E’ davvero un lavoro così come lo identifica la nostra Costituzione?
Il caso Ferragni ha riportato l’attenzione dell’opinione pubblica sulla figura dell’influencer. Come sempre si sono costituiti schieramenti opposti, rispetto alla vicenda. Di casi simili ce ne saranno in quantità industriale ogni giorno ma se sei un inflluncer del livello della Ferragni è naturale che l’attenzione dell’opinione pubblica sia massima.
Se la nota imprenditrice ha commesso un errore, alla fine lei stessa alla fine lo ha ammesso, troverà il modo di uscirne e sicuramente tornerà insieme al marito a riempire i social con i suoi “contenuti”.
Gli influencer sono sempre esistiti; una volta li chiamavamo “testimonial”. L’attore, il cantante, il calciatore, famosi ci hanno sempre consigliato una marca specifica di acqua minerale, piuttosto che un rasoio miracoloso o una grappa da bere rigorosamente in cima ad un’alta montagna.

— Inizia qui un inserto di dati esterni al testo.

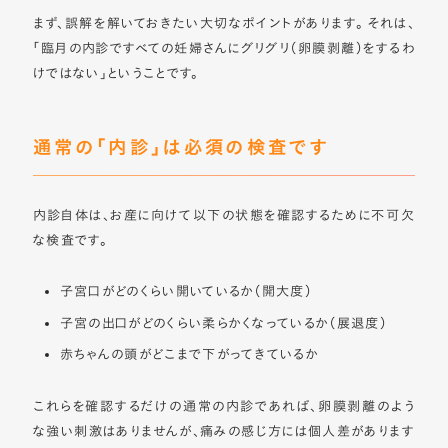
まず、誤解を解いておきたい大切なポイントがあります。 それは、
「臨月の内診ですべての妊婦さんにグリグリ（卵膜剥離）をするわ
けではない」ということです。
通常の「内診」は必須の検査です
内診自体は、お産に向けて以下の状態を確認するために不可欠
な検査です。
子宮口がどのくらい開いているか（開大度）
子宮の出口がどのくらい柔らかくなっているか（展退度）
赤ちゃんの頭がどこまで下がってきているか
これらを確認するだけの通常の内診であれば、卵膜剥離のよう
な強い刺激はありませんが、痛みの感じ方には個人差があります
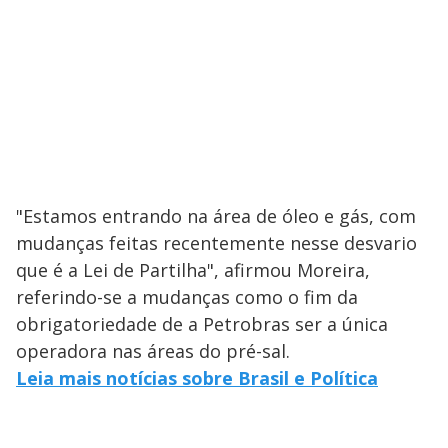
"Estamos entrando na área de óleo e gás, com
mudanças feitas recentemente nesse desvario
que é a Lei de Partilha", afirmou Moreira,
referindo-se a mudanças como o fim da
obrigatoriedade de a Petrobras ser a única
operadora nas áreas do pré-sal.
Leia mais notícias sobre Brasil e Política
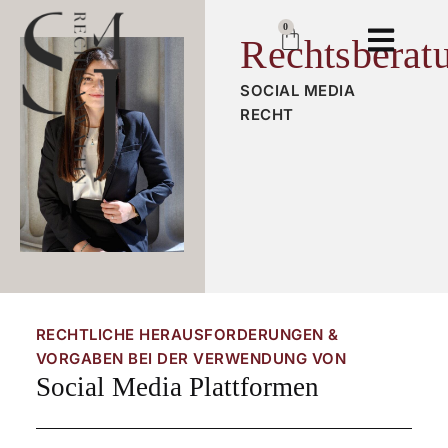
0
Rechtsberat
SOCIAL MEDIA
RECHT
RECHTLICHE HERAUSFORDERUNGEN &
VORGABEN BEI DER VERWENDUNG VON
Social Media Plattformen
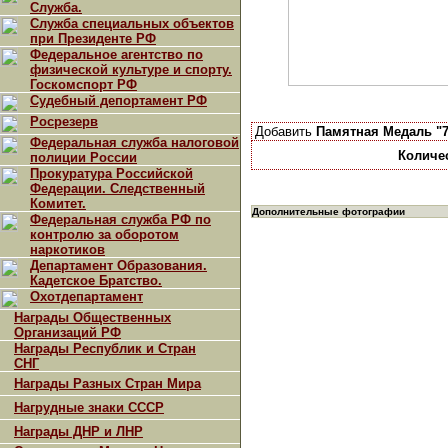
Служба.
Служба специальных объектов
при Президенте РФ
Федеральное агентство по
физической культуре и спорту.
Госкомспорт РФ
Судебный депортамент РФ
Росрезерв
Добавить
Памятная Медаль "7
Федеральная служба налоговой
Количе
полиции России
Прокуратура Российской
Федерации. Следственный
Комитет.
Дополнительные фотографии
Федеральная служба РФ по
контролю за оборотом
наркотиков
Департамент Образования.
Кадетское Братство.
Охотдепартамент
Награды Общественных
Организаций РФ
Награды Республик и Стран
СНГ
Награды Разных Стран Мира
Нагрудные знаки СССР
Награды ДНР и ЛНР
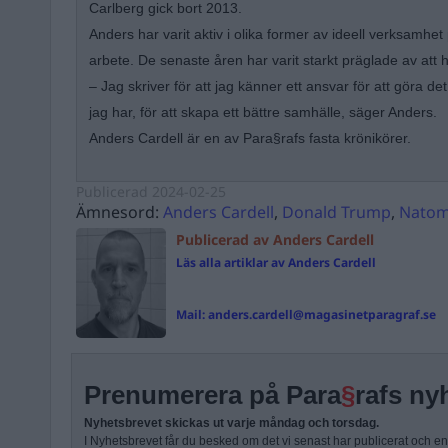
Carlberg gick bort 2013.
Anders har varit aktiv i olika former av ideell verksamhet p
arbete. De senaste åren har varit starkt präglade av att ha
– Jag skriver för att jag känner ett ansvar för att göra d
jag har, för att skapa ett bättre samhälle, säger Anders.
Anders Cardell är en av Para§rafs fasta krönikörer.
Publicerad
2024-02-25
Ämnesord:
Anders Cardell
,
Donald Trump
,
Natom
Publicerad av Anders Cardell
Läs alla artiklar av Anders Cardell
Mail:
anders.cardell@magasinetparagraf.se
Prenumerera på Para
§
rafs ny
Nyhetsbrevet skickas ut varje måndag och torsdag.
I Nyhetsbrevet får du besked om det vi senast har publicerat och e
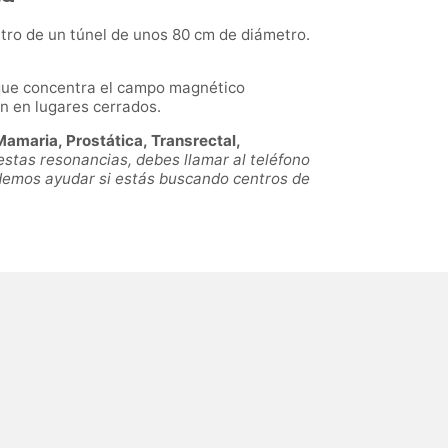
tro de un túnel de unos 80 cm de diámetro.
, que concentra el campo magnético
n en lugares cerrados.
amaria, Prostática, Transrectal,
estas resonancias, debes llamar al teléfono
odemos ayudar si estás buscando centros de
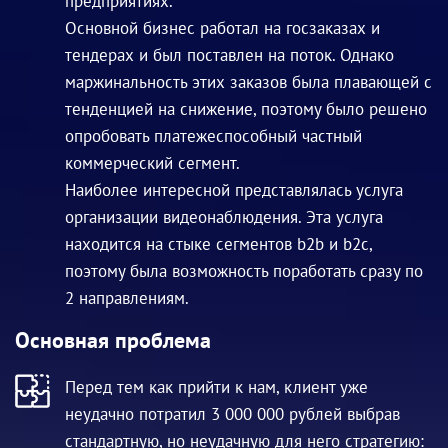
предприятиях.
Основной бизнес работал на госзаказах и
тендерах и был поставлен на поток. Однако
маржинальность этих заказов была плавающей с
тенденцией на снижение, поэтому было решено
опробовать платежеспособный частный
коммерческий сегмент.
Наиболее интересной представлялась услуга
организации видеонаблюдения. Эта услуга
находится на стыке сегментов b2b и b2c,
поэтому была возможность поработать сразу по
2 направлениям.
Основная проблема
Перед тем как прийти к нам, клиент уже
неудачно потратил 3 000 000 рублей выбрав
стандартную, но неудачную для него стратегию:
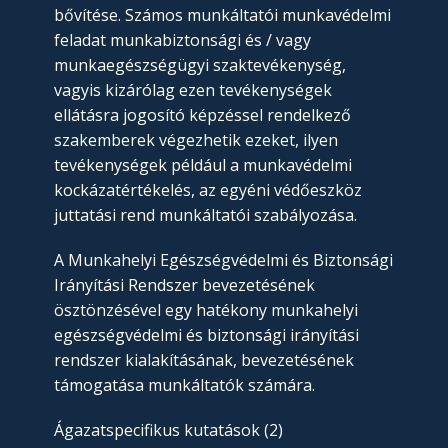
bővítése. Számos munkáltatói munkavédelmi
feladat munkabiztonsági és / vagy
munkaegészségügyi szaktevékenység,
vagyis kizárólag ezen tevékenységek
ellátásra jogosító képzéssel rendelkező
szakemberek végezhetik ezeket, ilyen
tevékenységek például a munkavédelmi
kockázatértékelés, az egyéni védőeszköz
juttatási rend munkáltatói szabályozása.
A Munkahelyi Egészségvédelmi és Biztonsági
Irányítási Rendszer bevezetésének
ösztönzésével egy hatékony munkahelyi
egészségvédelmi és biztonsági irányítási
rendszer kialakításának, bevezetésének
támogatása munkáltatók számára.
Ágazatspecifikus kutatások (2)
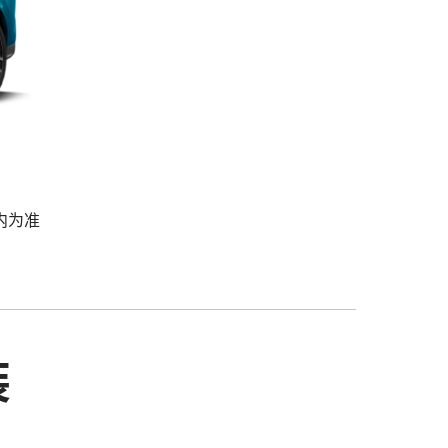
内为准
装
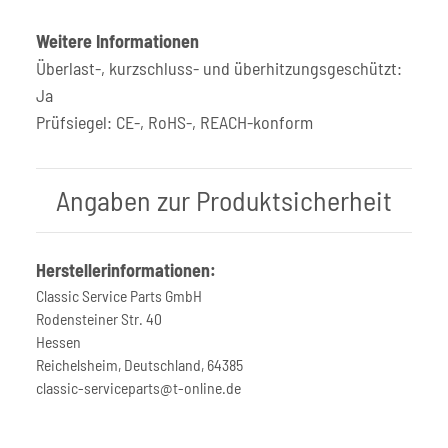
Weitere Informationen
Überlast-, kurzschluss- und überhitzungsgeschützt:
Ja
Prüfsiegel: CE-, RoHS-, REACH-konform
Angaben zur Produktsicherheit
Herstellerinformationen:
Classic Service Parts GmbH
Rodensteiner Str. 40
Hessen
Reichelsheim, Deutschland, 64385
classic-serviceparts@t-online.de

Per non parlare del caffè che più lo mandi giù e più ti tira su!
Cambiando gli strumenti di comunicazione e passando quindi ai social il fenomeno si è solo ampliato in termini di platea.
Ma l’influencer è un davvero un lavoro?
La nostra Costituzione si occupa di definire il lavoro sottolineandone in particolare il valore sociale.
Ciò che tutti conoscono, o dovrebbero conoscere, è l’articolo 1: “L’Italia è una Repubblica democratica, FONDATA SUL LAVORO La sovranità appartiene al popolo, che la esercita nelle forme e nei limiti della Costituzione.
Ma è all’art. 4 che si chiarisce:
“La Repubblica riconosce a tutti i cittadini il diritto al lavoro e promuove le condizioni che rendano effettivo questo diritto.
Ogni cittadino ha il dovere di svolgere, secondo le proprie possibilità e la propria scelta, un’attività o una funzione che concorra al progresso materiale o spirituale della società.”
Il lavoro dunque è un diritto, purtroppo non del tutto garantito, ma è anche un dovere. Con il proprio lavoro i cittadini contribuiscono al progresso materiale o spirituale della società.
Un medico, un insegnante, un ingegnere, un avvocato, un impiegato, un operaio, alcuni esempi di attività lavorative che sicuramente concorrono allo sviluppo della società. E l’influencer? Se guardiamo questa nuova figura ( in realtà sempre esistita anche si in forme di comunicazione diversa) come parte di un processo produttivo che riguarda la fase della commercializzazione di un prodotto, ovvero il marketing, possiamo tranquillamente affermare che si tratti di un’attività che ha sicuramente un suo risvolto in termini di sviluppo della società.
Il tema in discussione è un altro e riguarda due aspetti; il primo la reale corrispondenza tra il messaggio trasmesso e la realtà. Acquisto un prodotto, nel caso un pandoro, perché mi fido di chi me lo consiglia. Se quel tale influencer raccomanda qualcosa mi viene da pensare che sia davvero di buona qualità, visto che ci mette la faccia. Ma è sempre così? La seconda questione riguarda l’allargamento dell’oggetto dalla sola raccomandazione per gli acquisti alla diffusione di modelli di vita. Per cui coloro i capelli come il mio idolo social, o lo emulo in comportamenti che non sempre hanno una loro eticità, come il festeggiare il compleanno in un supermercato e distruggere tutto. Questo non è più lavoro come inteso dalla Costituzione. Anzi; il condizionamento soprattutto dei più giovani alla fine può rappresentare causa di regressione sociale e non di sviluppo.
Dato per scontato che la vicenda Ferragni sicuramente non rappresenta un momento esaltante per l’influencer, il dibattito dovrebbe però svilupparsi più in generale sulla eticità di questa attività, evitando noiose ed inutili strumentalizzazioni di natura politica. In questo ambito anche in Ferragnez dovrebbero modificare alcune loro forme di partecipazione al dibattito politico.